We propose an all-optical regeneration scheme for 16-QAM signal. An incoming signal is 50/50 split into I and Q arms. Each arm contains three phase sensitive amplifiers (PSAs); between the PSAs the signal propagates through highly nonlinear fiber (HNLF) and acquires nonlinear phase shift due to self-phase modulation (SPM). At the end, another 50/50 coupler combines the regenerated I and Q signals.

In each arm, the first PSA is used to amplify one quadrature of incoming signal and deamplify the other quadrature in order to squeeze the phase noise. Since data encoded on the deamplified quadrature is also erased by the first PSA, signal in each arm retains only the data on amplified quadrature. After the first PSA, only amplitude noises remain on the two power levels of each signal.

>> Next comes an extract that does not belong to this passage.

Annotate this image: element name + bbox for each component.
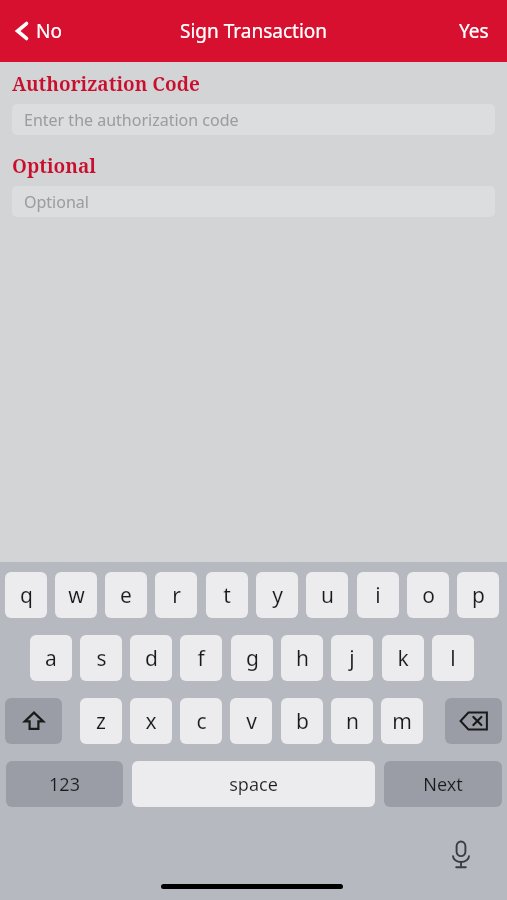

The amplitude noise is regenerated by the SPM in the HNLF, followed by the PSA. The SPM converts the amplitude noise to the phase noise and thus causes rotation of the uncertainty (noise) ellipse around the signal phasor in the complex plane. For a proper nonlinear phase shift, the long axis of the noise ellipse can be significantly compressed by the PSA. To suppress the noise on both signal levels with 1:9 power ratio, there are two HNLF+PSA combinations in each arm.

Our modeling shows better than 4 dB noise reduction for all constellation points. Moreover, the higher signal levels experience even greater noise suppression, which is beneficial for their nonlinear propagation through the transmission fiber.